Data entries:
────────────────────────────────────────

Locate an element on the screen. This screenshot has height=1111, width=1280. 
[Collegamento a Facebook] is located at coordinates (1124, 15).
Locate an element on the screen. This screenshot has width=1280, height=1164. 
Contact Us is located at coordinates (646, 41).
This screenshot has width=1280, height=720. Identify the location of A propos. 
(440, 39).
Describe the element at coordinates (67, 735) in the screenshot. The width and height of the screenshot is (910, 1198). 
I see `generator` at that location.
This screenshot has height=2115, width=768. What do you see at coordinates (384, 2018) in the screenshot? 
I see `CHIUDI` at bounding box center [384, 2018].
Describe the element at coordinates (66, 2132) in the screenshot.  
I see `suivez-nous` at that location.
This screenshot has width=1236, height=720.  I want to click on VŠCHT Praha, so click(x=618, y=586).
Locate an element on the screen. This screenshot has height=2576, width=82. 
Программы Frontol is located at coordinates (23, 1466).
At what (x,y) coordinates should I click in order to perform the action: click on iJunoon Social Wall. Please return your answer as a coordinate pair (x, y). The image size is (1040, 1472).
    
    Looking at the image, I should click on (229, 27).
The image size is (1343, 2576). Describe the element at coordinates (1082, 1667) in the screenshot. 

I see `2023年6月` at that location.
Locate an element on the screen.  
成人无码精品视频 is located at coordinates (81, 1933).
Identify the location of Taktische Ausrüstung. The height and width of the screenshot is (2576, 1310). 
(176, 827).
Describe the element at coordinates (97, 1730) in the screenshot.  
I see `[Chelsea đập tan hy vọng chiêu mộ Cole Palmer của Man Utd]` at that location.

────────────────────────────────────────

_Activity:_ Copy all the records above exactly, missing none.

_Your response:_
Locate an element on the screen. This screenshot has height=1111, width=1280. 
[Collegamento a Facebook] is located at coordinates (1124, 15).
Locate an element on the screen. This screenshot has width=1280, height=1164. 
Contact Us is located at coordinates (646, 41).
This screenshot has width=1280, height=720. Identify the location of A propos. 
(440, 39).
Describe the element at coordinates (67, 735) in the screenshot. The width and height of the screenshot is (910, 1198). 
I see `generator` at that location.
This screenshot has height=2115, width=768. What do you see at coordinates (384, 2018) in the screenshot? 
I see `CHIUDI` at bounding box center [384, 2018].
Describe the element at coordinates (66, 2132) in the screenshot.  
I see `suivez-nous` at that location.
This screenshot has width=1236, height=720.  I want to click on VŠCHT Praha, so click(x=618, y=586).
Locate an element on the screen. This screenshot has height=2576, width=82. 
Программы Frontol is located at coordinates (23, 1466).
At what (x,y) coordinates should I click in order to perform the action: click on iJunoon Social Wall. Please return your answer as a coordinate pair (x, y). The image size is (1040, 1472).
    
    Looking at the image, I should click on (229, 27).
The image size is (1343, 2576). Describe the element at coordinates (1082, 1667) in the screenshot. 

I see `2023年6月` at that location.
Locate an element on the screen.  
成人无码精品视频 is located at coordinates (81, 1933).
Identify the location of Taktische Ausrüstung. The height and width of the screenshot is (2576, 1310). 
(176, 827).
Describe the element at coordinates (97, 1730) in the screenshot.  
I see `[Chelsea đập tan hy vọng chiêu mộ Cole Palmer của Man Utd]` at that location.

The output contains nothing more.